Number of connections, message size, and frequency of messages sent are three main parameters to measure performance, and for some frameworks like Engine.IO, number of connections seems to have the biggest impact on performance (https://medium.com/node-js-javascript/b63bfca0539). It would be good to see the benchmarks with much higher number of connections, as non-blocking IO is usually why people choose Node.js platform.
Is 100K mps on 8 cores considered high for node/websockets microbenchmarking of the socket path?
That doesn't seem like much from past experience writing high-throughput messaging code, and all this is doing is spitting out length-framed messages to a socket.
We do not (yet) measure the performance of Websocket in our project (the TechEmpower framework benchmarks), but our "Plaintext" test is a rough analogue to a ping-pong test on Websocket. Our Plaintext test uses HTTP pipelining on a keep-alive connection. However, in our case, each request is sending a couple hundred bytes of HTTP request headers and receiving about the same in response HTTP headers prior to a "Hello world" payload.
We see approximately 600,000 of these HTTP "messages" per second on a i7-2600K 8 HT core workstation [1] from top performers such as Netty and Undertow and these top performers are network limited by our gigabit Ethernet.
We are using Undertow for a Websocket project presently and its performance there has been very good.
That's what I was thinking, too. That's merely around 13,000 messages per second per core. Rates like that weren't all that impressive on low end server hardware a decade ago, so I'd hope that it's even less impressive today when using more modern hardware (or even VMs).
That's raw network (TCP/UDP) packets, not WebSocket frames/messages. Plus that product is a solution to a hardware problem, not a software problem. It doesn't relate at all.
I'd be interested in seeing how difficult it would be to modify this to use multiple communication servers (redis, cassandra, etc) so that it can be scaled across multiple instances.
Would also be interested in seeing how many connections it could handle doing say 5-10 messages per second.
Why does each worker need a seperate store process? It seems on an 8 core machine max worker count can only be 3 (1 master, 3 workers, 3 stores). If workers had in-memory stores -or at least connect to a Redis server-, with 4 more workers performance should increase.
They don't. You can have fewer stores than workers. In the benchmark, we could in fact do with very few stores because they are not really used. I'm sure you could fiddle with the worker, load balancer and store count to get better performance (it depends on the system's requirements).
You can't use more than 1 core with a unique node process.

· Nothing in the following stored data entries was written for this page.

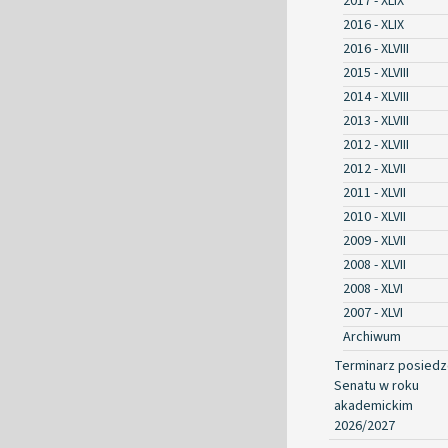
2017 - XLIX
2016 - XLIX
2016 - XLVIII
2015 - XLVIII
2014 - XLVIII
2013 - XLVIII
2012 - XLVIII
2012 - XLVII
2011 - XLVII
2010 - XLVII
2009 - XLVII
2008 - XLVII
2008 - XLVI
2007 - XLVI
Archiwum
Terminarz posied
Senatu w roku
akademickim
2026/2027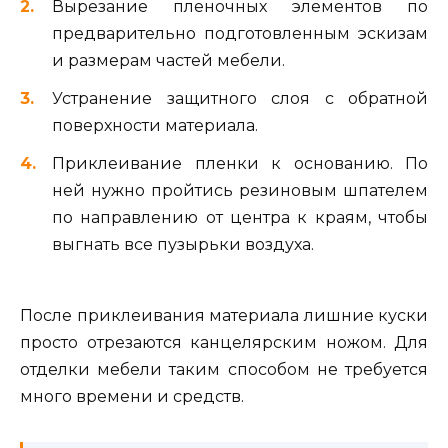
Вырезание пленочных элементов по
предварительно подготовленным эскизам
и размерам частей мебели.
Устранение защитного слоя с обратной
поверхности материала.
Приклеивание пленки к основанию. По
ней нужно пройтись резиновым шпателем
по направлению от центра к краям, чтобы
выгнать все пузырьки воздуха.
После приклеивания материала лишние куски
просто отрезаются канцелярским ножом. Для
отделки мебели таким способом не требуется
много времени и средств.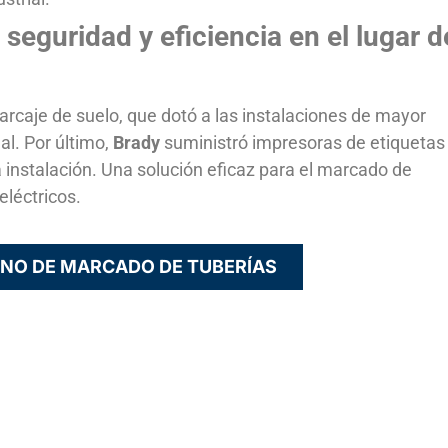
seguridad y eficiencia en el lugar d
caje de suelo, que dotó a las instalaciones de mayor
al. Por último,
Brady
suministró impresoras de etiquetas
 instalación. Una solución eficaz para el marcado de
eléctricos.
NO DE MARCADO DE TUBERÍAS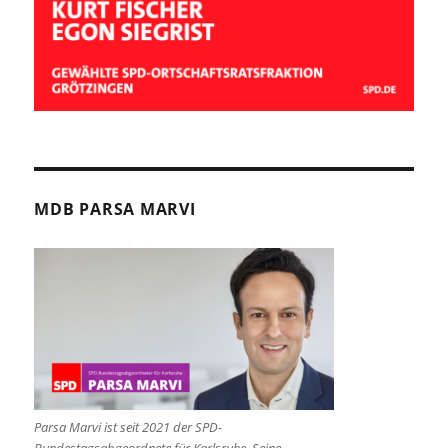
MDB PARSA MARVI
Parsa Marvi ist seit 2021 der SPD-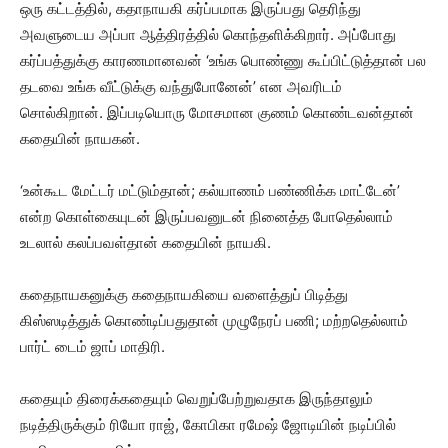
ஒரு கட்டத்தில், கதாநாயகி கர்ப்பமாக இருப்பது தெரிந்து
அவளுடைய அப்பா ஆத்திரத்தில் கொந்தளிக்கிறார். அப்போது
கர்ப்பத்துக்கு காரணமானவன் ‘உங்க பொண்ணு கூப்பிட்டுத்தான் பல
தடவை உங்க வீட்டுக்கு வந்துபோனேன்’ என அவரிடம்
சொல்கிறான். இப்படியொரு மோசமான குணம் கொண்டவன்தான்
கதையின் நாயகன்.
‘உன்கூட மேட்டர் மட்டும்தான்; கல்யாணம் பண்ணிக்க மாட்டேன்’
என்ற கொள்கையுடன் இருப்பவனுடன் நினைத்த போதெல்லாம்
உடலால் கலப்பவள்தான் கதையின் நாயகி.
கதைநாயகனுக்கு கதைநாயகியை வளைத்துப் பிடித்து
கிஸ்ஸடித்துக் கொண்டிப்பதுதான் முழுநேரப் பணி; மற்றதெல்லாம்
பார்ட் டைம் ஜாப் மாதிரி.
கதையும் திரைக்கதையும் வெறுப்பேற்றுவதாக இருந்தாலும்
நடித்திருக்கும் ரியோ ராஜ், கோபிகா ரமேஷ் ஜோடியின் நடிப்பில்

So they spawn n cores for n processes. With a multithreaded runtime, this would not be required.
Yes exactly. My suggestion was the application to fork (CPUs - 1) workers, ie. 1 master 7 workers, instead of 1 master 3 workers and 3 stores, and have workers manage their key-value stores. Apparently each worker don't need a store, see author's comment (https://news.ycombinator.com/item?id=7713561) so it looks good.
"The test was only set to reach up to 100 concurrent connections (each sending 1000 messages per second) - Total of 100K messages per second."
So they had only 100 concurrent connections.